Up until now, you’ve mostly been the independent variable: you were either free to move around the plane, or you had to move around a polygon or other restricted domain. But in this challenge, you have to help the frog, who's the dependent variable. The penguin will move around a polygon, and your challenge is to help the frog follow the function rule.

On page 1 you have to drag the frog so you’re always the 180° rotation of the penguin as she moves around the polygon. Fortunately you have a 180° arc and cross-hairs to help you. As long as you can keep the penguin in the cross-hairs, you are in the correct location, so you just have to get the penguin in the cross-hairs and keep her there once she starts moving.

Before you start the game, practice moving the frog so the cross-hairs move around the border of the polygon, because that's the path that the penguin will dance.

When you think you’re ready to play, move the frog so the cross-hairs are over the penguin. Then press the Countdown button and get ready to move the frog. When the countdown ends and the penguin starts moving, and you have to move the frog to always be the 180° rotation of the penguin.

Page 2 has another challenge using a different polygon, center, and angle of rotation.

On page 3, you can adjust `C`, `θ`, and the vertices of the polygon and then hide them all to make an interesting challenge for a classmate.

Which is easier: being the independent variable or the dependent variable? Explain your thinking.

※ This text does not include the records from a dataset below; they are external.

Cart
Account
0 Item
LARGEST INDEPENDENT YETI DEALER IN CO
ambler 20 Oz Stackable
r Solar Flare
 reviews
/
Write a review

- What you notice, and wonder, as you practiced the dance on page 1?
- Did you get better as you practiced? Could you do the dance at a more difficult level and still keep the colors green?
- Are the dances on pages 2 and 3 easier (because of your practice on page 1) or harder? Explain.
- Having done physical dances and virtual dances, is it easier being the independent variable or the dependent variable? Why?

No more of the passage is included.